## Task to carry out
Find the string "基本信息" in the entries and copy each line that has it.

## Records shown
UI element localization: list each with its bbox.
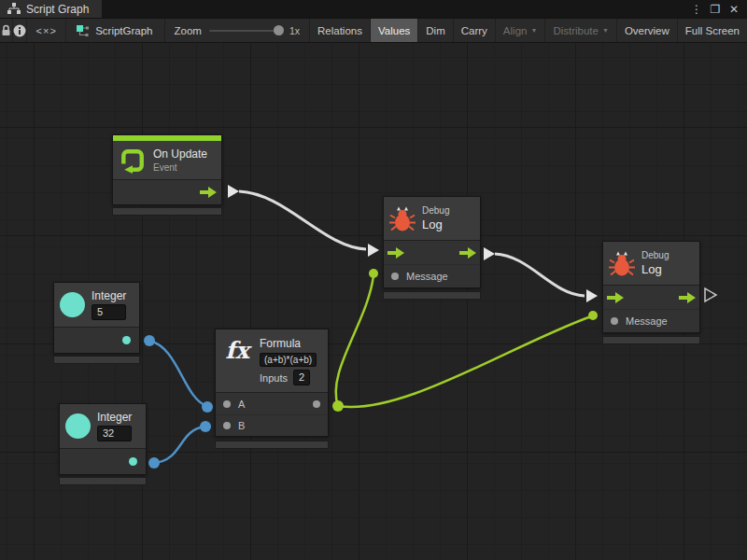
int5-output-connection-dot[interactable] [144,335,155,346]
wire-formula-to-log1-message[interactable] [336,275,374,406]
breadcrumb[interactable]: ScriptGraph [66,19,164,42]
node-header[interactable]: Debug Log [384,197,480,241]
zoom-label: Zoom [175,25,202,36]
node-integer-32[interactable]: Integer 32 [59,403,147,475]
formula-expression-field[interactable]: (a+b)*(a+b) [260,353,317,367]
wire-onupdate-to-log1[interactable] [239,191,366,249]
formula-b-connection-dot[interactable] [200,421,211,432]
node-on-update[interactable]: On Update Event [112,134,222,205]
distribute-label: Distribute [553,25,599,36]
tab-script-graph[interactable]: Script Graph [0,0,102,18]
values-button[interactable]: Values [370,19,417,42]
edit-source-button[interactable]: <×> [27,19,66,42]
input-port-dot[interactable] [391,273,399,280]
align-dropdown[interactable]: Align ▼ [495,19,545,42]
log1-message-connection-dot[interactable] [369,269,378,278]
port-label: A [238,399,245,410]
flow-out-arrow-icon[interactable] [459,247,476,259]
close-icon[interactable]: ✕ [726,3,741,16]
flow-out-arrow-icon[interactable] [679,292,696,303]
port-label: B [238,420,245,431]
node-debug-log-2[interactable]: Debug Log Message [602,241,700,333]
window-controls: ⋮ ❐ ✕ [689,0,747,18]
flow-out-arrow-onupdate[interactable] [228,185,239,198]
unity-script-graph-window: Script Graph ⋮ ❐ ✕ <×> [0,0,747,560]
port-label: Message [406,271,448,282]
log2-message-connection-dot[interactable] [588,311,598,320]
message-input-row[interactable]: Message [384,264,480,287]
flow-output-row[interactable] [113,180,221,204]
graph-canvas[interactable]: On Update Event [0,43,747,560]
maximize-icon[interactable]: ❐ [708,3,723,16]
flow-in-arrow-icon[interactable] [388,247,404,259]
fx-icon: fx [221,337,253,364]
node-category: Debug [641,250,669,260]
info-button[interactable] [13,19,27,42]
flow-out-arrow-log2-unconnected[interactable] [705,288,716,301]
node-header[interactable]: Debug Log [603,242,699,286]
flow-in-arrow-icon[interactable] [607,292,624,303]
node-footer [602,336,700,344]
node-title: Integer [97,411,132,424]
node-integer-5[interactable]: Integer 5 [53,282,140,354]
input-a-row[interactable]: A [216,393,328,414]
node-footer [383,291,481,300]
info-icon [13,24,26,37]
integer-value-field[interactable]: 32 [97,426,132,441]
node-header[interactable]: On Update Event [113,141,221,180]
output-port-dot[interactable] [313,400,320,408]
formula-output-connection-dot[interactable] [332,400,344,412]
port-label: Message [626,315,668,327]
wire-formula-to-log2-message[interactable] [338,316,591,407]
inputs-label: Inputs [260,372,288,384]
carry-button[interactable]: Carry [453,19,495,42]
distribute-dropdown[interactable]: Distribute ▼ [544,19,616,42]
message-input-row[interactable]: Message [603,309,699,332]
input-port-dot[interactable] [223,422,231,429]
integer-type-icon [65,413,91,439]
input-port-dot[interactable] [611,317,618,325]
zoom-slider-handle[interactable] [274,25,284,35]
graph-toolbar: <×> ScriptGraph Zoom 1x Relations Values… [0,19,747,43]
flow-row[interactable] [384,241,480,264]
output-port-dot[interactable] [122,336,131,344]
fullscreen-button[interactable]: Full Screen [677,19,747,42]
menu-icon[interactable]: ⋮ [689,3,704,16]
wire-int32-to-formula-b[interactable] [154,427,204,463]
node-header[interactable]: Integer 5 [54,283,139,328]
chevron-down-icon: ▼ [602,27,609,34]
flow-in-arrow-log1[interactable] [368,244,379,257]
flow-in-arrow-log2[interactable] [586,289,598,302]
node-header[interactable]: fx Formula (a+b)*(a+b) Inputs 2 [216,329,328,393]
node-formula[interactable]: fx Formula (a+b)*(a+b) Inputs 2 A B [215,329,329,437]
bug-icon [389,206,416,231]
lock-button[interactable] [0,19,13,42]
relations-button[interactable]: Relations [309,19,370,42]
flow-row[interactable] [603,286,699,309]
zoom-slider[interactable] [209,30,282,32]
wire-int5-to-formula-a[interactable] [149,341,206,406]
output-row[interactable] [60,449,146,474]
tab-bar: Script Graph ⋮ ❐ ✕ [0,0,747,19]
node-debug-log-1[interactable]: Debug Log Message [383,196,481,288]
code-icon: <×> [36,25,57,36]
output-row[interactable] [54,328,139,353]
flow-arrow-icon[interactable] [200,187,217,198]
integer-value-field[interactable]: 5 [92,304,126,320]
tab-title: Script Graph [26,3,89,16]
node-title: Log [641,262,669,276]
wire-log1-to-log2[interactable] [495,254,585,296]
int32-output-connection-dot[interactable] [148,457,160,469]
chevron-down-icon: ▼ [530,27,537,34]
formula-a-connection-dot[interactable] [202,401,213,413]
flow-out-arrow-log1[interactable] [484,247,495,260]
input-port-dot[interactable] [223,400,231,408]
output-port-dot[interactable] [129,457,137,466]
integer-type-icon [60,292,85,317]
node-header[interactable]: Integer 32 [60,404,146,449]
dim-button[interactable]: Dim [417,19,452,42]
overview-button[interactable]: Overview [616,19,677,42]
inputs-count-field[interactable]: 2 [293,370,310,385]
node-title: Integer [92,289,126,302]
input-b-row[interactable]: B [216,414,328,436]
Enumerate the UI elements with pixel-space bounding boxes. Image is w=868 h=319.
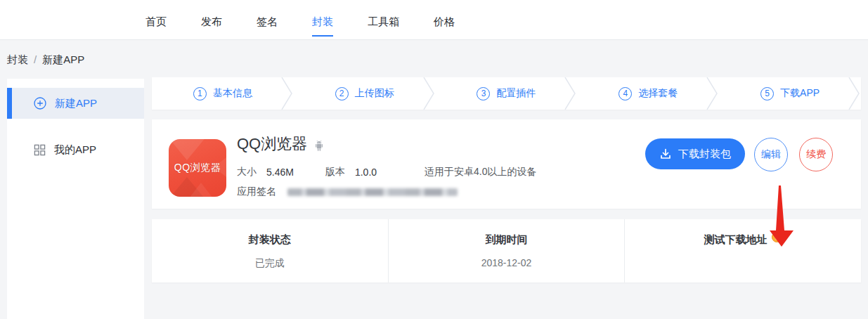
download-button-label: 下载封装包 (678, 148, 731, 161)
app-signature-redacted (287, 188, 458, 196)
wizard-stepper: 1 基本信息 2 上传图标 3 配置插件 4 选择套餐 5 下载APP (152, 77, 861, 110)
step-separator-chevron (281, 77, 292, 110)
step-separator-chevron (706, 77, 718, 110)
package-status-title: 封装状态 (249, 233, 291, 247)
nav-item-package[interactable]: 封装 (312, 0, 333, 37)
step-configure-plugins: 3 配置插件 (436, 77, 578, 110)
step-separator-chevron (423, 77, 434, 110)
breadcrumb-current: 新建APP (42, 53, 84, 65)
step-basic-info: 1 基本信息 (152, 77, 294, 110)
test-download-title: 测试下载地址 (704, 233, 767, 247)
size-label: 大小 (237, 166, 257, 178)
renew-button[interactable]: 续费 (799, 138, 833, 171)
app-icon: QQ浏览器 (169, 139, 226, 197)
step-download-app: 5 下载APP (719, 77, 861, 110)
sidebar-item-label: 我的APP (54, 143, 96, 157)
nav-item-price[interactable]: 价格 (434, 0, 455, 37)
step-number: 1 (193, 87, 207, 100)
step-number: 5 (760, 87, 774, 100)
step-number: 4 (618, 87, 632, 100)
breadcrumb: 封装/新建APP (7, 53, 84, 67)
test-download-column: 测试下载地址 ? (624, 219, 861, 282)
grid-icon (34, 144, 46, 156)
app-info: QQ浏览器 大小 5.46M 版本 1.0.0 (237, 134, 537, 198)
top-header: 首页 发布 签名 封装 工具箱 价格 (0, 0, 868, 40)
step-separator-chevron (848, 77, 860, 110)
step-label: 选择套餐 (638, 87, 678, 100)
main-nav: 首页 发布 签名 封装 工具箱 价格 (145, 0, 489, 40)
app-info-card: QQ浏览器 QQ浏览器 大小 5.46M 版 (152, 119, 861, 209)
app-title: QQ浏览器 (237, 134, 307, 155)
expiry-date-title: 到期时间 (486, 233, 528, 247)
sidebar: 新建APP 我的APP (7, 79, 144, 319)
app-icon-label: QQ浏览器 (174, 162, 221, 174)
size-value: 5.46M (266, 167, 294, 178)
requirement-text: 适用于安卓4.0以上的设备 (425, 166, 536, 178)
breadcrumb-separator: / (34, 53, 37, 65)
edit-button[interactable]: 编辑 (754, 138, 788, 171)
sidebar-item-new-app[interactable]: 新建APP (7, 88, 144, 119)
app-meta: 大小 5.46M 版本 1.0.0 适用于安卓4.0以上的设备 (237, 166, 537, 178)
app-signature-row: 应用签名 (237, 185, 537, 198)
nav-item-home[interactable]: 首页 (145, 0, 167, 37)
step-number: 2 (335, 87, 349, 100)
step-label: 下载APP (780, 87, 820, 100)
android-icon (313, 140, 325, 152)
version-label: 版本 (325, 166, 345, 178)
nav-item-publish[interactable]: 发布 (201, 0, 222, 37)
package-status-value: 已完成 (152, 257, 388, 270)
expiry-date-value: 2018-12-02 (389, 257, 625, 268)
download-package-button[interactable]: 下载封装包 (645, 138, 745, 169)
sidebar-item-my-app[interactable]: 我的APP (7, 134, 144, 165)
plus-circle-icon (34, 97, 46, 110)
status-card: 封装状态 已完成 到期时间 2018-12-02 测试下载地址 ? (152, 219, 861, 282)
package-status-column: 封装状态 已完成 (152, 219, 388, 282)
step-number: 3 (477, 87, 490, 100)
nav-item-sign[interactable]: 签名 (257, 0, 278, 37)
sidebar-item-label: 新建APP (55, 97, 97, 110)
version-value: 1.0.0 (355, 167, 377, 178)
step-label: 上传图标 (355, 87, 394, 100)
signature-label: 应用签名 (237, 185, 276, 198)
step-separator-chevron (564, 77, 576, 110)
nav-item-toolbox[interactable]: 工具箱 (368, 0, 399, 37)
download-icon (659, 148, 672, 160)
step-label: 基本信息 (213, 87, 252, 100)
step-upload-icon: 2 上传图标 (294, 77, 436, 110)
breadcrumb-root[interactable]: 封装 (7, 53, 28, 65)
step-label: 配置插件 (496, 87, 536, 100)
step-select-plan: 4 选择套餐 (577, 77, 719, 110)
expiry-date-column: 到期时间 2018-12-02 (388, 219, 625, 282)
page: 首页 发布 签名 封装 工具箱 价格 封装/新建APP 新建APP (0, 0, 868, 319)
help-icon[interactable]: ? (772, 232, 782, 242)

## Task solution
wizard-stepper: 1 基本信息 2 上传图标 3 配置插件 4 选择套餐 5 下载APP (152, 77, 861, 110)
step-basic-info: 1 基本信息 (152, 77, 294, 110)
step-label: 基本信息 (213, 87, 252, 100)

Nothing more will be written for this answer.